= Transition radiation detector =

A transition radiation detector (TRD) is a particle detector using the Lorentz factor ($\gamma$)-dependent threshold of transition radiation in a stratified material. It contains many layers of materials with different indices of refraction. At each interface between materials, the probability of transition radiation increases with the relativistic gamma factor. Thus, particles with large $\gamma$ give off many photons, and small $\gamma$ give off few. For a given energy, this allows a discrimination between a lighter particle (which has a high $\gamma$ and therefore radiates) and a heavier particle (which has a low $\gamma$ and radiates much less).

The passage of the particle is observed through many thin layers of material put in air or gas. The radiated X-ray photon gives energy deposition by the photoelectric effect, and the signal is detected as ionization. Usually, materials with low atomic number $Z$ are preferred ($Li$, $Be$) for the radiator, while for photons materials with high $Z$ are used to get a high cross section for photoelectric effect (ex. $Xe$).
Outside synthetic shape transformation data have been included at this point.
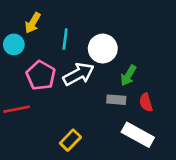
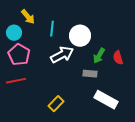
yellow arrow: (33, 23) -> (28, 17), turned -70
pink pentagon: (41, 75) -> (19, 55), moved
red semicircle: (146, 102) -> (118, 58), moved

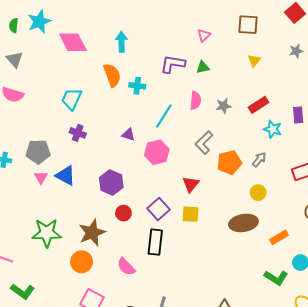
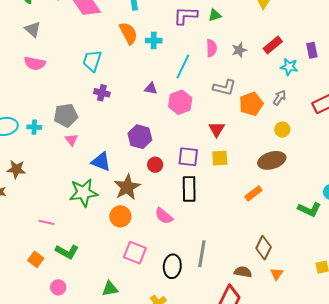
gray L-shape: (204, 143) -> (224, 88), turned -115
blue triangle: (66, 176) -> (101, 162), moved
purple square: (158, 209) -> (188, 157), turned -35
orange rectangle: (279, 237) -> (253, 193), moved

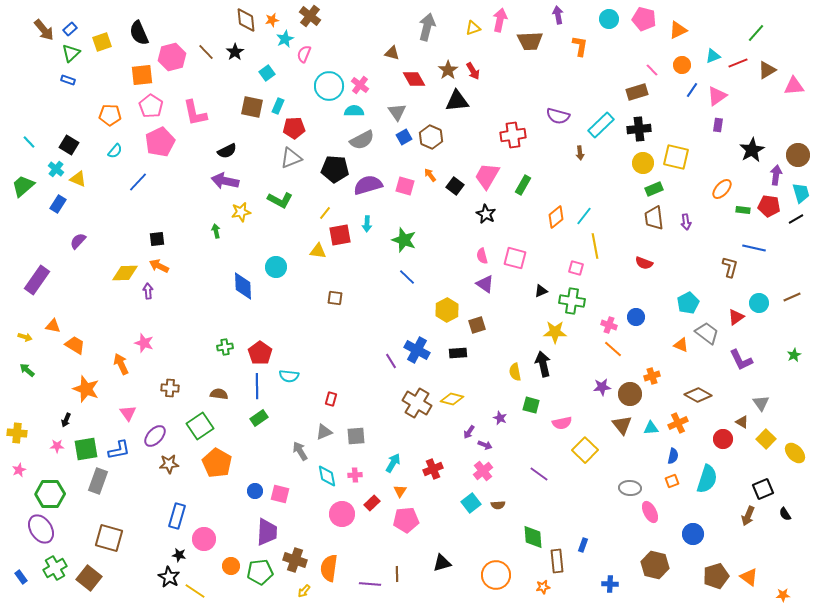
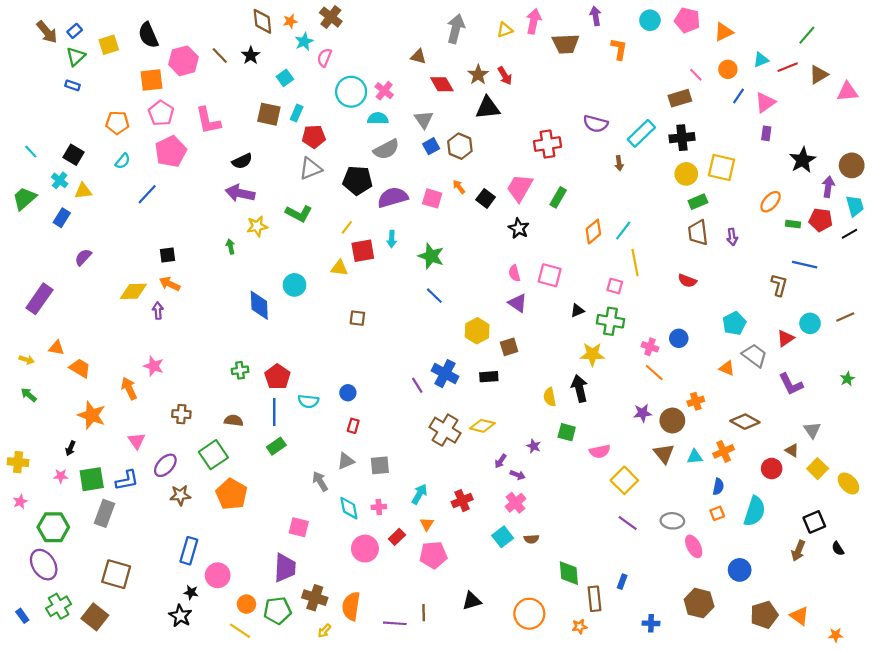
yellow triangle: (78, 179) -> (83, 191), turned -30
purple line: (539, 474) -> (628, 523), moved
blue circle: (255, 491) -> (348, 393), moved
yellow line: (195, 591) -> (240, 631), moved

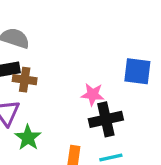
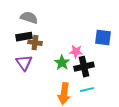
green star: (28, 138) -> (62, 63), moved

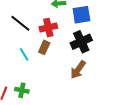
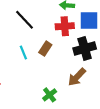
red cross: (48, 27) -> (65, 26), moved
green cross: (22, 90) -> (50, 95), moved, turned 32

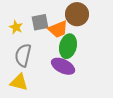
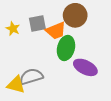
gray semicircle: (23, 55) -> (31, 77), moved, turned 60
purple ellipse: (63, 66) -> (85, 67), moved

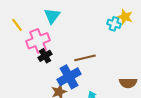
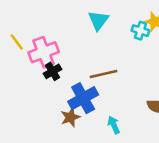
cyan triangle: (52, 16) -> (98, 20), moved
yellow line: (17, 25) -> (17, 42), moved

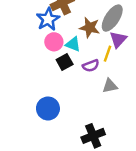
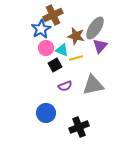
yellow line: (107, 54) -> (76, 58), moved, turned 56
purple semicircle: (91, 66) -> (65, 86), moved
gray triangle: (110, 86) -> (93, 85), size x1.6
blue circle: (48, 108) -> (46, 113), moved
TRDs have been used in the ZEUS, HERA, ALICE, and ATLAS experiments at the Large Hadron Collider, as well as in experiments to detect cosmic rays. The ATLAS TRD is called TRT (Transition Radiation Tracker), which serves also as a tracker measuring particles' trajectory simultaneously. The ALICE TRD operates together with a big TPC (Time Projection Chamber) and TOF (Time of Flight) counter to do particle identification in ion collisions.